In view of the previously published reports on cardiac pacemakers and, more specifically, pacing leads, the information for the fiber-optic cardiac pacing lead is particularly compelling from an MRI safety viewpoint. Notably, this unique technology may be applied to other devices that require leads but are known to present potential hazards to patients undergoing MRI procedures (e.g., neurostimulation systems).

One final consideration for the fiber-optic cardiac pacing lead is the issue of electromagnetic interference (e.g., inappropriate or rapid pacing due to pulsed gradient magnetic fields and/or pulsed RF from the operating MR system, with the pacing lead acting as an antenna).

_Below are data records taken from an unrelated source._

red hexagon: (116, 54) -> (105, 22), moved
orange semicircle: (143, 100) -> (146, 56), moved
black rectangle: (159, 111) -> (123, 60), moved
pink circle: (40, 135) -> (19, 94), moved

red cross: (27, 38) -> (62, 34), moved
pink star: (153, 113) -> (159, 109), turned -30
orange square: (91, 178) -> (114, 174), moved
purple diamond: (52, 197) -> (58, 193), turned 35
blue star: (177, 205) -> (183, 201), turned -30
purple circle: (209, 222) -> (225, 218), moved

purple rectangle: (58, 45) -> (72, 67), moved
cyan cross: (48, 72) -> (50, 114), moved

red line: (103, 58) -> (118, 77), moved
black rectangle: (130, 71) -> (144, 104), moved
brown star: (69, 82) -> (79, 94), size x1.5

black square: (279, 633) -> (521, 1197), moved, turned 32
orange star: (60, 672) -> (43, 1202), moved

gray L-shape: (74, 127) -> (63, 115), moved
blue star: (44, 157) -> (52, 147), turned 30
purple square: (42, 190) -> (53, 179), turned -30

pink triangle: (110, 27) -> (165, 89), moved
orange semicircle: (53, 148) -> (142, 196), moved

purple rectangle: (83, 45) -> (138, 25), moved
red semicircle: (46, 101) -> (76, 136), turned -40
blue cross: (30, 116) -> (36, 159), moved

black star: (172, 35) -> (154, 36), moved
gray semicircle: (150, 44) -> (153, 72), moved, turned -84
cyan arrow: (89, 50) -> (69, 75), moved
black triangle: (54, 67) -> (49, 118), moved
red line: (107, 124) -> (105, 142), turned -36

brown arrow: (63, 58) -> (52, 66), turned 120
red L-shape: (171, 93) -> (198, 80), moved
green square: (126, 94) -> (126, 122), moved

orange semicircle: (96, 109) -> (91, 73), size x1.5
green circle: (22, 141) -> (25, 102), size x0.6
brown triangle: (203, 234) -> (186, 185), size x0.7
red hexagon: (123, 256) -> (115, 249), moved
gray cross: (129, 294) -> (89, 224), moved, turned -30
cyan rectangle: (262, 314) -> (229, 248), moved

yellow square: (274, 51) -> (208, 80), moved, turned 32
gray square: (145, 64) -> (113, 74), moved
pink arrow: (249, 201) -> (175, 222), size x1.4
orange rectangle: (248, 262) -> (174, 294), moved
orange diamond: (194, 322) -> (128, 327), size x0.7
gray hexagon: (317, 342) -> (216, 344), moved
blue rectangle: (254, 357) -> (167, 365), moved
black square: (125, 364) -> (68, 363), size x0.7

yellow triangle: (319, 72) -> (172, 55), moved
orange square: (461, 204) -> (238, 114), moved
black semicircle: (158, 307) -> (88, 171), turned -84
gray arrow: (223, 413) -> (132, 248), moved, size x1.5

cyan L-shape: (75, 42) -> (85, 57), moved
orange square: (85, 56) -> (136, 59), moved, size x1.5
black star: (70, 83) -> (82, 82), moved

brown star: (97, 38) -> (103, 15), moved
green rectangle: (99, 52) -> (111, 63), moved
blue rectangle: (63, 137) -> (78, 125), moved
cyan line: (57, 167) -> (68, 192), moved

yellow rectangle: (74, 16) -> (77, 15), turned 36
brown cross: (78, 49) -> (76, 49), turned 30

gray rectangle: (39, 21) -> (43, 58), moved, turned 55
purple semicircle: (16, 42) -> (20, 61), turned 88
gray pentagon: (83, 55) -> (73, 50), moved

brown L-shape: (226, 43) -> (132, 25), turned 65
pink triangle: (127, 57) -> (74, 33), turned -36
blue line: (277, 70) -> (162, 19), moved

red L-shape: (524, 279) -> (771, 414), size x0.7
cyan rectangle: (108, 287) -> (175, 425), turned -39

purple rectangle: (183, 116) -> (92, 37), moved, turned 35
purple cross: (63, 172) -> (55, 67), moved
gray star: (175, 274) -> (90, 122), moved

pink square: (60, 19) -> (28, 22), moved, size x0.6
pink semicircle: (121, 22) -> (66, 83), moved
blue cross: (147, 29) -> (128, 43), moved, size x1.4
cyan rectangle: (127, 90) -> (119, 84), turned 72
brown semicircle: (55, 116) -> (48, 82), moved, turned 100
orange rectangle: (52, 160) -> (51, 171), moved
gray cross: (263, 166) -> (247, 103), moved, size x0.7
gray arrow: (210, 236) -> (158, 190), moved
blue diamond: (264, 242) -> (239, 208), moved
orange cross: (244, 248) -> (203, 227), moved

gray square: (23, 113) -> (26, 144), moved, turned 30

From a theoretical consideration, because of the "fiber-optic nature" of this specially-designed pacing lead, there should be no problems related to this device acting like an antenna during MRI procedures since it should be immune from such problems. 

Other devices (pulse oximeters, cutaneous blood flow monitors, electrocardiagraphic systems, thermometry systems, etc.) have likewise incorporated fiber-optic interfaces to the patients to successfully prevent EMI-related problems from occurring in the MRI environment. However, additional investigation directed at addressing the EMI aspects of the fiber-optic cardiac pacing lead in the MRI setting is warranted.